To give some body to Garlicky White Bean Soup with Smoked Paprika and Lemon, you need to smash about half of the simmered beans into the broth while preparing the soup. CONTRIBUTED BY HENRI HOLLIS

To give some body to Garlicky White Bean Soup with Smoked Paprika and Lemon, you need to smash about half of the simmered beans into the broth while preparing the soup. CONTRIBUTED BY HENRI HOLLIS

We’ve all got that one recipe. That recipe that somehow never tires and is especially welcome on days when thinking about dinner is insurmountable. That recipe that makes its way into the dinner rotation just about every week with, perhaps, small variations, but is repeatable from memory. That recipe that becomes a house specialty.
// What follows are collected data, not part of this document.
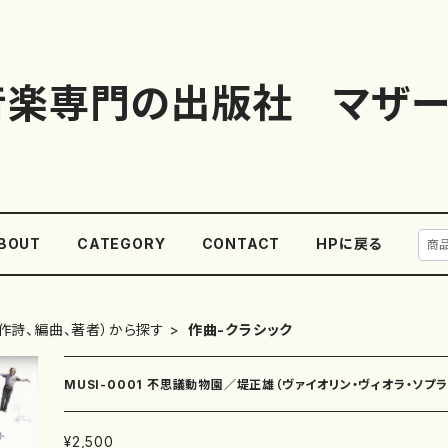
音楽専門の出版社 マザー
BOUT
CATEGORY
CONTACT
HPに戻る
作詩、編曲、著者）から探す
作曲-クラシック
MUSI-0001 不思議動物園／堤正雄（ヴァイオリン・ヴィオラ・ソプラ
¥2,500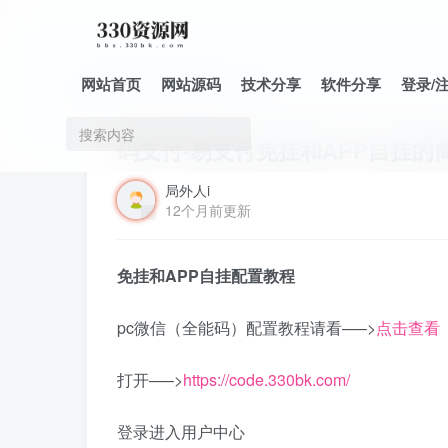
网站首页
网站源码
技术分享
软件分享
登录/
首页
技术分享
正文
码支付-易支付免挂和APP自挂的
局外人i
12个月前更新
免挂和APP自挂配置教程
pc微信（全能码）配置教程请看—–>
点击查看
打开—–>
https://code.330bk.com/
登录进入用户中心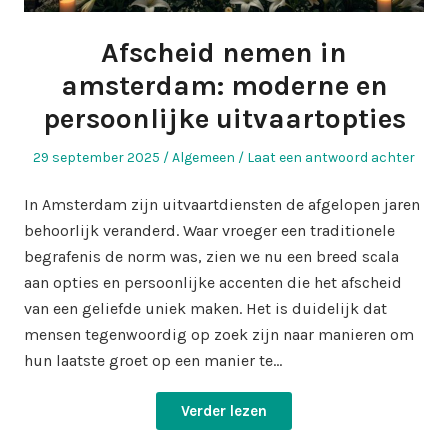
Afscheid nemen in
amsterdam: moderne en
persoonlijke uitvaartopties
Geplaatst
Geplaatst
29 september 2025
Algemeen
Laat een antwoord achter
op
in
In Amsterdam zijn uitvaartdiensten de afgelopen jaren
behoorlijk veranderd. Waar vroeger een traditionele
begrafenis de norm was, zien we nu een breed scala
aan opties en persoonlijke accenten die het afscheid
van een geliefde uniek maken. Het is duidelijk dat
mensen tegenwoordig op zoek zijn naar manieren om
hun laatste groet op een manier te…
Verder lezen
In this writer’s house, “that recipe” is one adapted from a reader submission on the cooking and lifestyle site Food52 for roasted kale, white beans and Italian sausage, all dredged in a smoky, lemony olive oil mixture that is, as they say, far greater than the sum of its parts.
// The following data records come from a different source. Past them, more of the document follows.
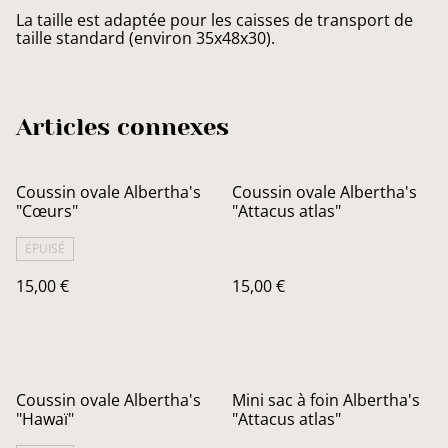
La taille est adaptée pour les caisses de transport de
taille standard (environ 35x48x30).
Articles connexes
Coussin ovale Albertha's
Coussin ovale Albertha's
"Cœurs"
"Attacus atlas"
ÉPUISÉ
15,00 €
15,00 €
Coussin ovale Albertha's
Mini sac à foin Albertha's
"Hawaï"
"Attacus atlas"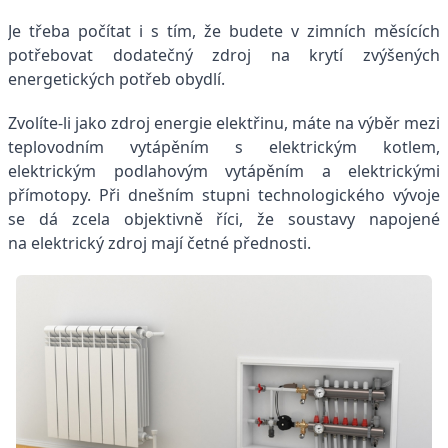
Je třeba počítat i s tím, že budete v zimních měsících
potřebovat dodatečný zdroj na krytí zvýšených
energetických potřeb obydlí.
Zvolíte-li jako zdroj energie elektřinu, máte na výběr mezi
teplovodním vytápěním s elektrickým kotlem,
elektrickým podlahovým vytápěním a elektrickými
přímotopy. Při dnešním stupni technologického vývoje
se dá zcela objektivně říci, že soustavy napojené
na elektrický zdroj mají četné přednosti.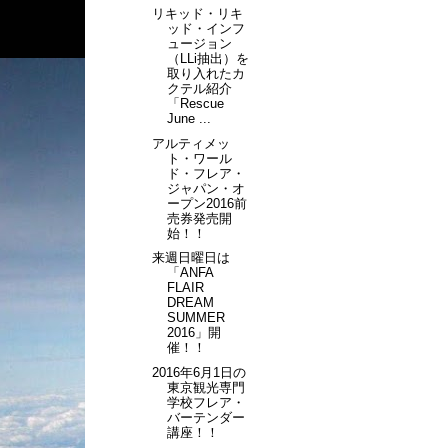
リキッド・リキ
ッド・インフ
ュージョン
（LLi抽出）を
取り入れたカ
クテル紹介
「Rescue
June ...
アルティメッ
ト・ワール
ド・フレア・
ジャパン・オ
ープン2016前
売券発売開
始！！
来週日曜日は
「ANFA
FLAIR
DREAM
SUMMER
2016」開
催！！
2016年6月1日の
東京観光専門
学校フレア・
バーテンダー
講座！！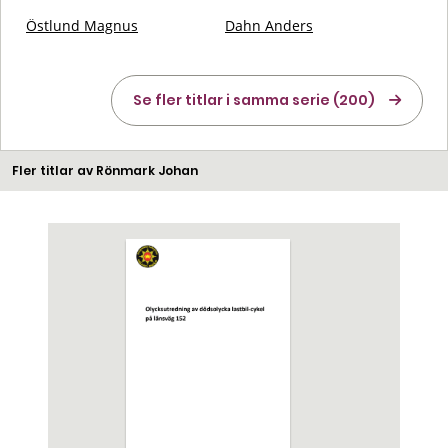
Östlund Magnus
Dahn Anders
Se fler titlar i samma serie (200)
Fler titlar av Rönmark Johan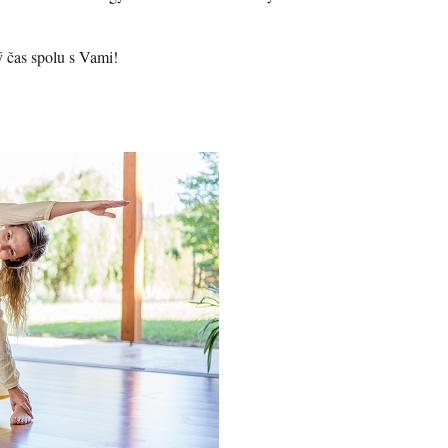
ý čas spolu s Vami!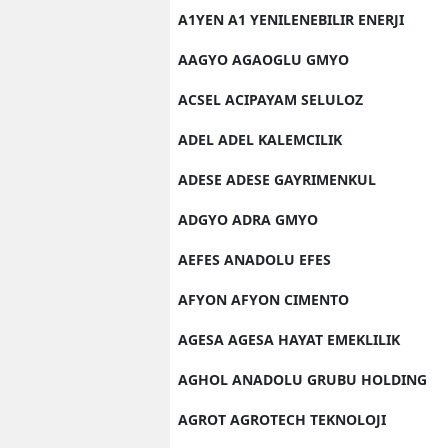
A1YEN A1 YENILENEBILIR ENERJI
AAGYO AGAOGLU GMYO
ACSEL ACIPAYAM SELULOZ
ADEL ADEL KALEMCILIK
ADESE ADESE GAYRIMENKUL
ADGYO ADRA GMYO
AEFES ANADOLU EFES
AFYON AFYON CIMENTO
AGESA AGESA HAYAT EMEKLILIK
AGHOL ANADOLU GRUBU HOLDING
AGROT AGROTECH TEKNOLOJI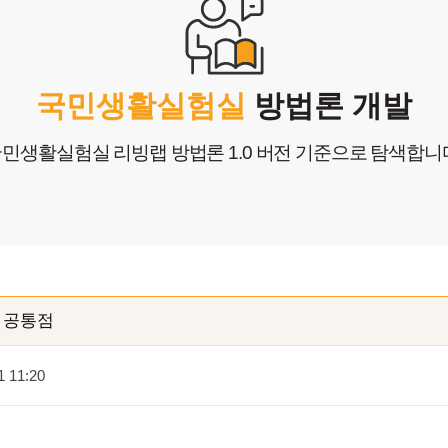
생
창작
국민생활실험실
방법론 개발
민생활실험실 리빙랩 방법론 1.0 버전 기준으로 탐색합니
 공통점
1 11:20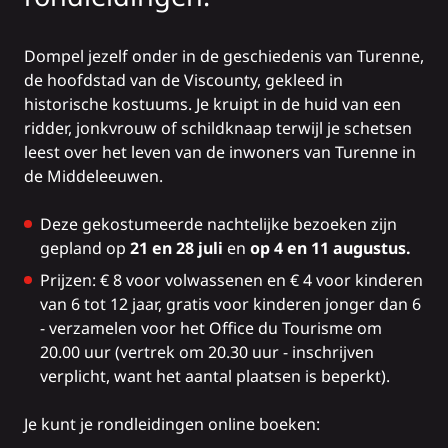
Dompel jezelf onder in de geschiedenis van Turenne,
de hoofdstad van de Viscounty, gekleed in
historische kostuums. Je kruipt in de huid van een
ridder, jonkvrouw of schildknaap terwijl je schetsen
leest over het leven van de inwoners van Turenne in
de Middeleeuwen.
Deze gekostumeerde nachtelijke bezoeken zijn
gepland op
21 en 28 juli
en
op 4 en 11 augustus.
Prijzen: € 8 voor volwassenen en € 4 voor kinderen
van 6 tot 12 jaar, gratis voor kinderen jonger dan 6
- verzamelen voor het Office du Tourisme om
20.00 uur (vertrek om 20.30 uur - inschrijven
verplicht, want het aantal plaatsen is beperkt).
Je kunt je rondleidingen online boeken: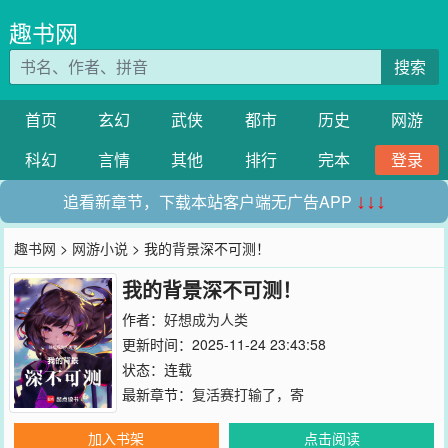
趣书网
搜索
首页
玄幻
武侠
都市
历史
网游
科幻
言情
其他
排行
完本
登录
追看新章节，下载本站客户端无广告APP
↓↓↓
趣书网
>
网游小说
> 我的背景深不可测！
我的背景深不可测！
作者：
好想成为人类
更新时间：2025-11-24 23:43:58
状态：连载
最新章节：
复活赛打输了，寄
加入书架
点击阅读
What you’ll find below is not that recipe. Try as I might to adapt it to 5:30 Challenge parameters, it’ll never get there, time- or ingredient-wise, without immense sacrifice. However, what it can be is a source of inspiration for another dish entirely, that of a white bean soup with almost exactly the same seasonings. It plays the part well, and is vegetarian to boot.

The pantry-friendly trio of smoked paprika, Dijon mustard and lemon (zest and juice, of course) livens up ordinary canned white beans, and a big blast of garlic — almost a whole head, thinly sliced and softened — hints at the flavor of Italian sausage. Of course, bean soup would not be bean soup without a generous amount of extra-virgin olive oil, so use the best you’ve got, especially when drizzling on that final touch.
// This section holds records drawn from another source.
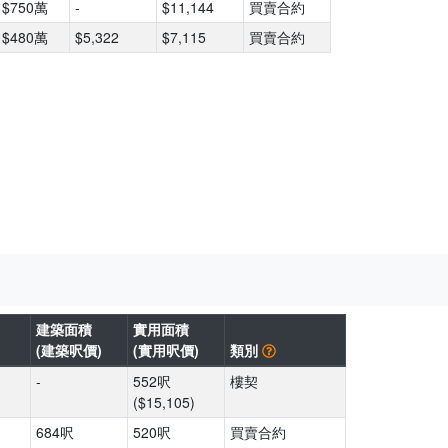
$750萬
-
$11,144
買賣合約
$480萬
$5,322
$7,115
買賣合約
建築面積
實用面積
(建築呎價)
(實用呎價)
類別
-
552呎
樓契
($15,105)
684呎
520呎
買賣合約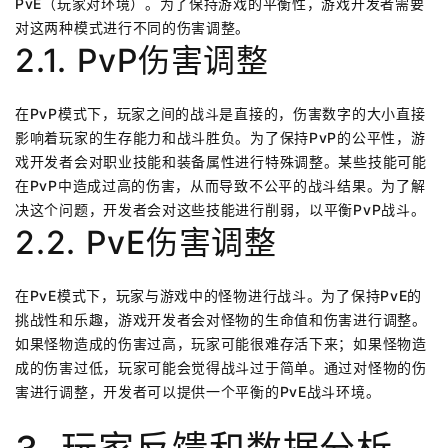
PvE（玩家对环境）。为了保持游戏的平衡性，游戏开发者需要
对这两种模式进行不同的伤害调整。
2.1. PvP伤害调整
在PvP模式下，玩家之间的战斗是直接的，伤害数字的大小直接
影响着玩家的生存能力和战斗胜负。为了保持PvP的公平性，游
戏开发者会对职业技能和装备属性进行特殊调整。某些技能可能
在PvP中造成过高的伤害，从而导致不公平的战斗结果。为了解
决这个问题，开发者会对这些技能进行削弱，以平衡PvP战斗。
2.2. PvE伤害调整
在PvE模式下，玩家与游戏中的怪物进行战斗。为了保持PvE的
挑战性和乐趣，游戏开发者会对怪物的生命值和伤害进行调整。
如果怪物造成的伤害过高，玩家可能很难存活下来；如果怪物造
成的伤害过低，玩家可能会觉得战斗过于简单。通过对怪物的伤
害进行调整，开发者可以提供一个平衡的PvE战斗环境。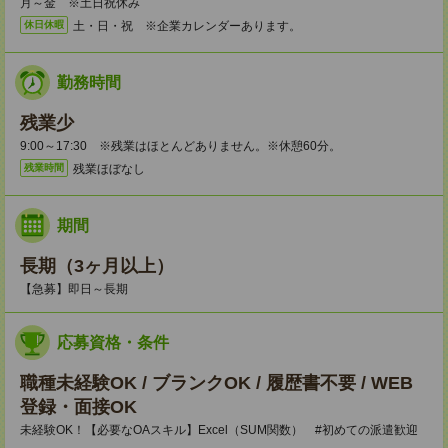
月～金 ※土日祝休み
土・日・祝 ※企業カレンダーあります。
休日休暇
勤務時間
残業少
9:00～17:30 ※残業はほとんどありません。※休憩60分。
残業ほぼなし
残業時間
期間
長期（3ヶ月以上）
【急募】即日～長期
応募資格・条件
職種未経験OK / ブランクOK / 履歴書不要 / WEB
登録・面接OK
未経験OK！【必要なOAスキル】Excel（SUM関数） #初めての派遣歓迎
You can serve the soup with salad or bread or both, and you can sprinkle on some fresh parsley if you crave greenery. But really the only other thing you must do is to take the time to smash about half of the simmered beans into the broth to give the soup some body. Without this step, you’ll find the broth thin and wanting, so consider it your moment to smash out a week’s worth of stress. Then you can really enjoy dinner.